Problems I Faced and How I Solved Them on ECS

Deploying a multi-service application like Taiga on ECS was not without challenges. Here are some of the issues I encountered and how I resolved them:

1. Tasks Failing ECS Health Checks

Initially, some backend and frontend tasks repeatedly failed their ECS container-level health checks, causing ECS to mark them as unhealthy and restart the tasks. By inspecting CloudWatch Logs and ECS task events, I realized that the containers were not fully initialized when the health check requests hit them.

Solution: I adjusted the health check grace period in the task definition, giving containers enough time to become ready before ECS considered them unhealthy. Here’s the key part of the configuration in Terraform:

health_check = {
  command     = ["CMD-SHELL", "curl -f http://localhost:8000/ || exit 1"]
  interval    = 30          # seconds between health check attempts
  retries     = 3           # failed attempts before marking unhealthy
  startPeriod = 60          # initial grace period for container startup
  timeout     = 5           # seconds before the check times out
}

2. IAM Permission Issues with ECS Exec

While enabling ECS Exec to interact with containers directly, some tasks failed with permission errors. ECS Exec requires specific IAM policies for both the task role and the user invoking exec. Without these permissions, attempts to run commands inside containers would fail.

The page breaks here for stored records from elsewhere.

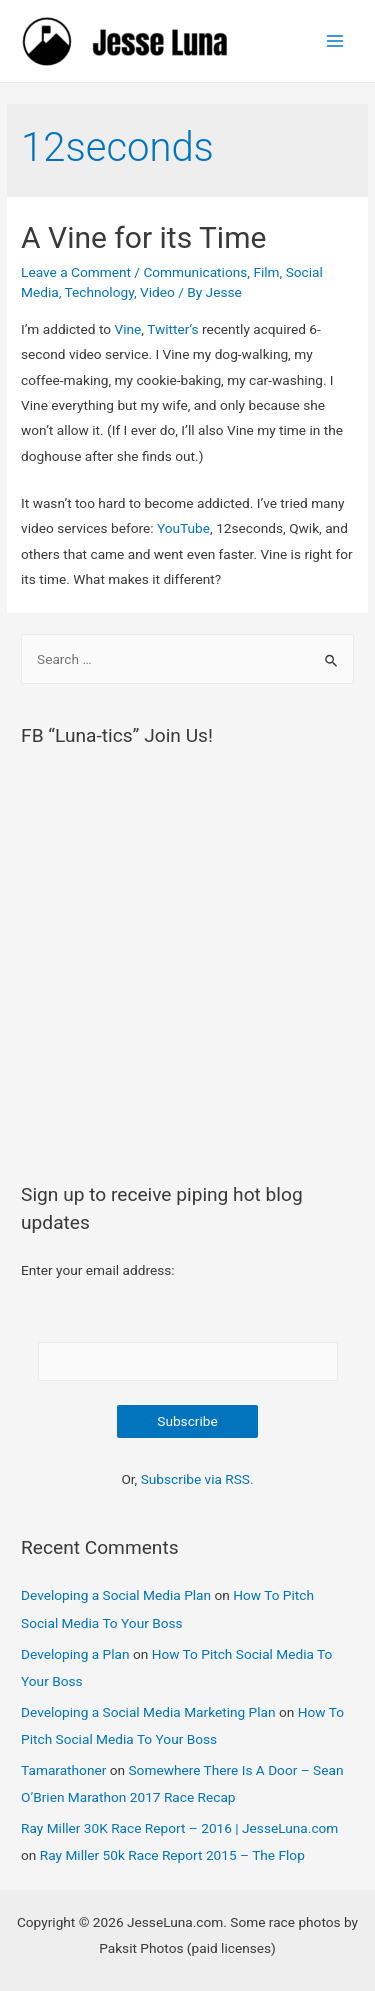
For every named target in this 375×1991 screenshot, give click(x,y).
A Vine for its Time (143, 237)
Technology (99, 292)
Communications (195, 272)
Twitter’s (172, 329)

Solution: I updated the task role to include the necessary permissions for ECS Exec. Specifically, the role needed access to the SSM messages channels that ECS uses under the hood:

{
  "Version": "2012-10-17",
  "Statement": [
    {
      "Action": [
        "ssmmessages:OpenDataChannel",
        "ssmmessages:OpenControlChannel",
        "ssmmessages:CreateDataChannel",
        "ssmmessages:CreateControlChannel"
      ],
      "Effect": "Allow",
      "Resource": "*",
      "Sid": "ECSExec"
    }
  ]
}

I also ensured that my IAM user had ecs:ExecuteCommand permission to invoke ECS Exec. After applying these changes, I was able to run commands inside containers seamlessly, inspect logs in real-time, and troubleshoot tasks interactively.

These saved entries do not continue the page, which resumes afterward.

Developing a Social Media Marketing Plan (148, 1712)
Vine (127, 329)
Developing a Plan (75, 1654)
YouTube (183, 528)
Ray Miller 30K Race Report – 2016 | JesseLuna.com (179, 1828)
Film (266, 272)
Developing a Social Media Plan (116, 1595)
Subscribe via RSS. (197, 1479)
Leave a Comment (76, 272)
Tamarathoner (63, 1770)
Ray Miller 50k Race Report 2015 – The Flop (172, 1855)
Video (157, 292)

3. Environment Variables and Secrets Not Loading

Some containers failed at startup because required environment variables and secrets were unavailable at runtime. CloudWatch Logs indicated missing configuration rather than application errors.

Solution: I reviewed the ECS task definitions and verified that all required environment variables were explicitly defined per container. For sensitive values, I passed secrets using AWS Secrets Manager and ensured the task execution role had permission to retrieve them at startup (secretsmanager:GetSecretValue).

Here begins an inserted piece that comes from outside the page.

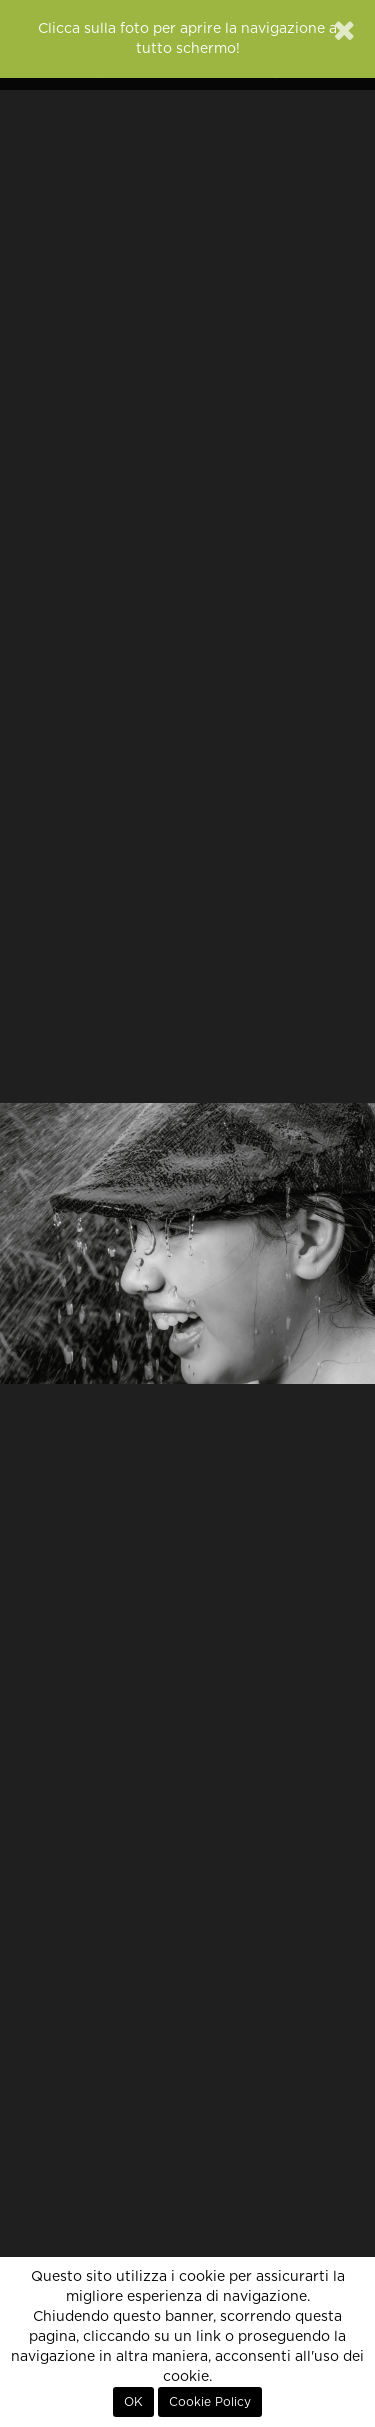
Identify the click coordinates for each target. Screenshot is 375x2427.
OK (133, 2402)
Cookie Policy (210, 2402)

Once the execution role permissions and variable mappings were corrected, the containers started reliably and remained stable across deployments.

4. Unable to Pull Images from Amazon ECR

During initial deployments, some tasks failed immediately with errors indicating that the container image could not be pulled from Amazon ECR. ECS task events showed image pull failures, even though the images existed in the repository.

Solution: I verified that the task execution role had the required permissions to authenticate and pull images from ECR, including ecr:GetAuthorizationToken, ecr:BatchGetImage, and ecr:GetDownloadUrlForLayer. I also confirmed that the ECS tasks were running in private subnets with outbound internet access via a NAT Gateway, allowing them to reach the ECR endpoints.

After correcting the execution role permissions and validating network egress, the tasks were able to pull images successfully and start without issues.